Keep the pictures out while you transcribe the listing below exactly.

========

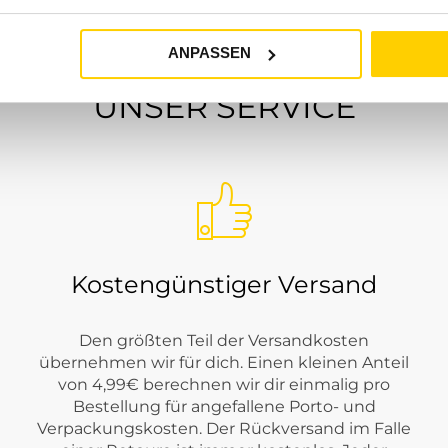
ANPASSEN
UNSER SERVICE
Kostengünstiger Versand
Den größten Teil der Versandkosten
übernehmen wir für dich. Einen kleinen Anteil
von 4,99€ berechnen wir dir einmalig pro
Bestellung für angefallene Porto- und
Verpackungskosten. Der Rückversand im Falle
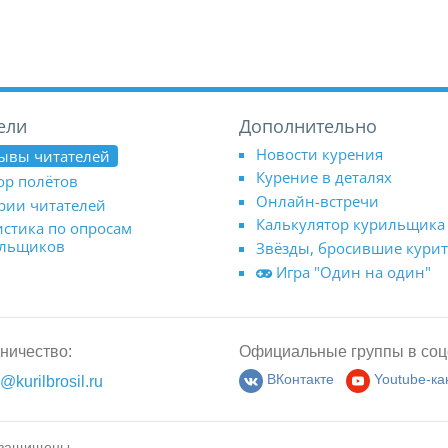
ели
Дополнительно
Новости курения
ывы читателей
Курение в деталях
ор полётов
Онлайн-встречи
рии читателей
Калькулятор курильщика
истика по опросам
ильщиков
Звёзды, бросившие кури
Игра "Один на один"
ничество:
Официальные группы в соц
@kurilbrosil.ru
ВКонтакте
Youtube-ка
 защищены.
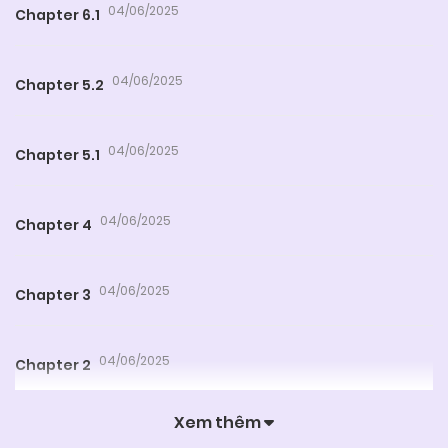
04/06/2025
Chapter 6.1
04/06/2025
Chapter 5.2
04/06/2025
Chapter 5.1
04/06/2025
Chapter 4
04/06/2025
Chapter 3
04/06/2025
Chapter 2
Xem thêm
04/06/2025
Chapter 1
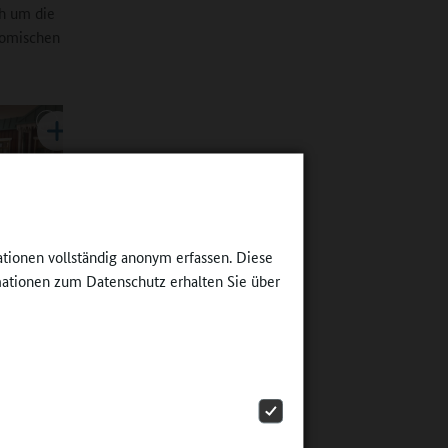
ch um die
nomischen
atische
ationen vollständig anonym erfassen. Diese
th
ationen zum Datenschutz erhalten Sie über
 und
ektion
ommt dem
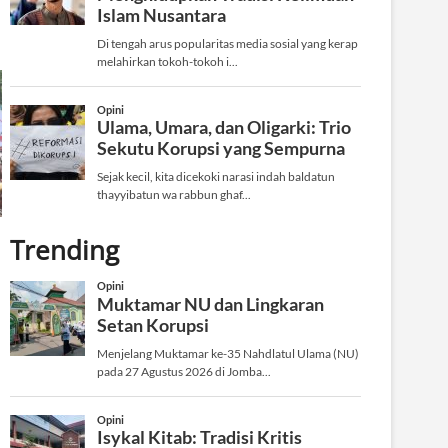
Trending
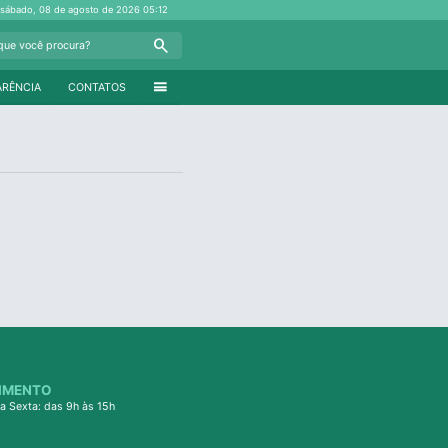
sábado, 08 de agosto de 2026
05:12
Search
menu
ARÊNCIA
CONTATOS
IMENTO
a Sexta: das 9h às 15h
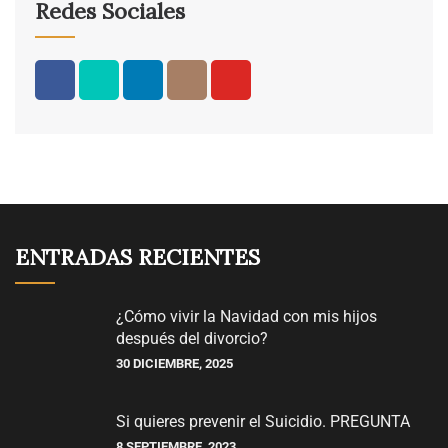
Redes Sociales
ENTRADAS RECIENTES
¿Cómo vivir la Navidad con mis hijos
después del divorcio?
30 DICIEMBRE, 2025
Si quieres prevenir el Suicidio. PREGUNTA
8 SEPTIEMBRE, 2023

========

Output for this task:
ANPASSEN
UNSER SERVICE
Kostengünstiger Versand
Den größten Teil der Versandkosten
übernehmen wir für dich. Einen kleinen Anteil
von 4,99€ berechnen wir dir einmalig pro
Bestellung für angefallene Porto- und
Verpackungskosten. Der Rückversand im Falle
ели
Дополнительно
Новости курения
ывы читателей
Курение в деталях
ор полётов
Онлайн-встречи
рии читателей
Калькулятор курильщика
истика по опросам
ильщиков
Звёзды, бросившие кури
Игра "Один на один"
ничество:
Официальные группы в соц
@kurilbrosil.ru
ВКонтакте
Youtube-ка
 защищены.
04/06/2025
Chapter 6.1
04/06/2025
Chapter 5.2
04/06/2025
Chapter 5.1
04/06/2025
Chapter 4
04/06/2025
Chapter 3
04/06/2025
Chapter 2
Xem thêm
04/06/2025
Chapter 1
ch um die
nomischen
atische
ationen vollständig anonym erfassen. Diese
th
ationen zum Datenschutz erhalten Sie über
 und
ektion
ommt dem
Trending
sábado, 08 de agosto de 2026
05:12
Search
menu
ARÊNCIA
CONTATOS
IMENTO
a Sexta: das 9h às 15h
Redes Sociales
ENTRADAS RECIENTES
¿Cómo vivir la Navidad con mis hijos
después del divorcio?
30 DICIEMBRE, 2025
Si quieres prevenir el Suicidio. PREGUNTA
8 SEPTIEMBRE, 2023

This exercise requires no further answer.